• [Required action]: Copy exactly the stretch of data below from the line with "ind in ganz Nordrhein-Westfalen" through the line with "chen zu und bringt dort die Plaketten", including both of those lines.

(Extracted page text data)
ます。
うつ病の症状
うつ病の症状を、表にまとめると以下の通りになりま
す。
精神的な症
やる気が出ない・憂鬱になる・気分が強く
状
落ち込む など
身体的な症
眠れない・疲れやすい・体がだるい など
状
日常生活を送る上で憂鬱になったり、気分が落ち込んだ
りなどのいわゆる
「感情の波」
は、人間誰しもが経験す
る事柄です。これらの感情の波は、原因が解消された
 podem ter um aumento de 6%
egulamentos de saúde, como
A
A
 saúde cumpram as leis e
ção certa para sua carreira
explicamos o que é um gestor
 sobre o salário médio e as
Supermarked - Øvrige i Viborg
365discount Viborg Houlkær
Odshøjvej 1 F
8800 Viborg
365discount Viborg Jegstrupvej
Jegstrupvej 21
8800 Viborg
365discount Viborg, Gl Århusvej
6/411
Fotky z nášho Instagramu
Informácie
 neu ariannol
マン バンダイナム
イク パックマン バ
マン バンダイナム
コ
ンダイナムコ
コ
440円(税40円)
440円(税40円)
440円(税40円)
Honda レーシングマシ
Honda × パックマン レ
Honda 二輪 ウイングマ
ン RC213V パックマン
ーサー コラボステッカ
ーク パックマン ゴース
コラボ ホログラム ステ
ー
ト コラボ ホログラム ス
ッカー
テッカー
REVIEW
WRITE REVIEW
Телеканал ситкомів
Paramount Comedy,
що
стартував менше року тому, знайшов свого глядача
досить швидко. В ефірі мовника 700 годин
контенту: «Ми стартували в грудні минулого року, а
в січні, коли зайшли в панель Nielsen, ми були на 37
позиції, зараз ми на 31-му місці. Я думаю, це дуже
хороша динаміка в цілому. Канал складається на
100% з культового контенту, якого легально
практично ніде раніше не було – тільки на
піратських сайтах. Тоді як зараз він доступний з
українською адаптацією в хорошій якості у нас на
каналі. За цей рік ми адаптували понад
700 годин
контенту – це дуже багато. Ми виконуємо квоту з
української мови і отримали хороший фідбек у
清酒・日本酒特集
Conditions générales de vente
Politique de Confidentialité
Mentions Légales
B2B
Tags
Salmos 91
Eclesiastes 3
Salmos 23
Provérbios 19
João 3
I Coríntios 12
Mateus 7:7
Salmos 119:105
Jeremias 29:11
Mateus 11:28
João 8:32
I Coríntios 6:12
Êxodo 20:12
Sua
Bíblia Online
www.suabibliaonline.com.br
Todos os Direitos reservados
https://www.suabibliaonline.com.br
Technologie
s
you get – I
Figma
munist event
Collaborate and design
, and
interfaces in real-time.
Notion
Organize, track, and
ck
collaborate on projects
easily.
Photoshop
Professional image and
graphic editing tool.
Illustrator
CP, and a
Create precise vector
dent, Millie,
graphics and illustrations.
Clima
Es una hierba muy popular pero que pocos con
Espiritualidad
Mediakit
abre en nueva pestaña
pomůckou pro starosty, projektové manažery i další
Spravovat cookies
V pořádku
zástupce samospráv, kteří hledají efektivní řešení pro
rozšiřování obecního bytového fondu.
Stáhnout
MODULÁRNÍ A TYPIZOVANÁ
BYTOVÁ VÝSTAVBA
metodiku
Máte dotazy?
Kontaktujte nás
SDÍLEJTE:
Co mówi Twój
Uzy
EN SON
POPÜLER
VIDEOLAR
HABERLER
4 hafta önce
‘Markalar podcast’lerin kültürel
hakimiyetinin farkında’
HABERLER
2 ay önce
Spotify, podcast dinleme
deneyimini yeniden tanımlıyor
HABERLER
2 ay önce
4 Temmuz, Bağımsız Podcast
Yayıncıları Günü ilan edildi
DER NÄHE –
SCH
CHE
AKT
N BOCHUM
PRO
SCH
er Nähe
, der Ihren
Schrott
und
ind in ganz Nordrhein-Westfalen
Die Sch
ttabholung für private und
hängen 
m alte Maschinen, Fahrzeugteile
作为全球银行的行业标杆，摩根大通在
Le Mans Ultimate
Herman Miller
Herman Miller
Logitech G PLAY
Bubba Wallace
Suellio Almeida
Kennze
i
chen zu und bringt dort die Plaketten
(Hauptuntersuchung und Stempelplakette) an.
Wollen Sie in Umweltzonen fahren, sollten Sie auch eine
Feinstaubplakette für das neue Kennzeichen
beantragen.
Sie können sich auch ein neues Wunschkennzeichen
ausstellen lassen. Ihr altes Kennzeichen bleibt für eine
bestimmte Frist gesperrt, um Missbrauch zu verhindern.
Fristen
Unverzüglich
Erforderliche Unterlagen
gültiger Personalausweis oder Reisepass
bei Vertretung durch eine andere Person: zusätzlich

• [Your response]:
ind in ganz Nordrhein-Westfalen
Die Sch
ttabholung für private und
hängen 
m alte Maschinen, Fahrzeugteile
作为全球银行的行业标杆，摩根大通在
Le Mans Ultimate
Herman Miller
Herman Miller
Logitech G PLAY
Bubba Wallace
Suellio Almeida
Kennze
i
chen zu und bringt dort die Plaketten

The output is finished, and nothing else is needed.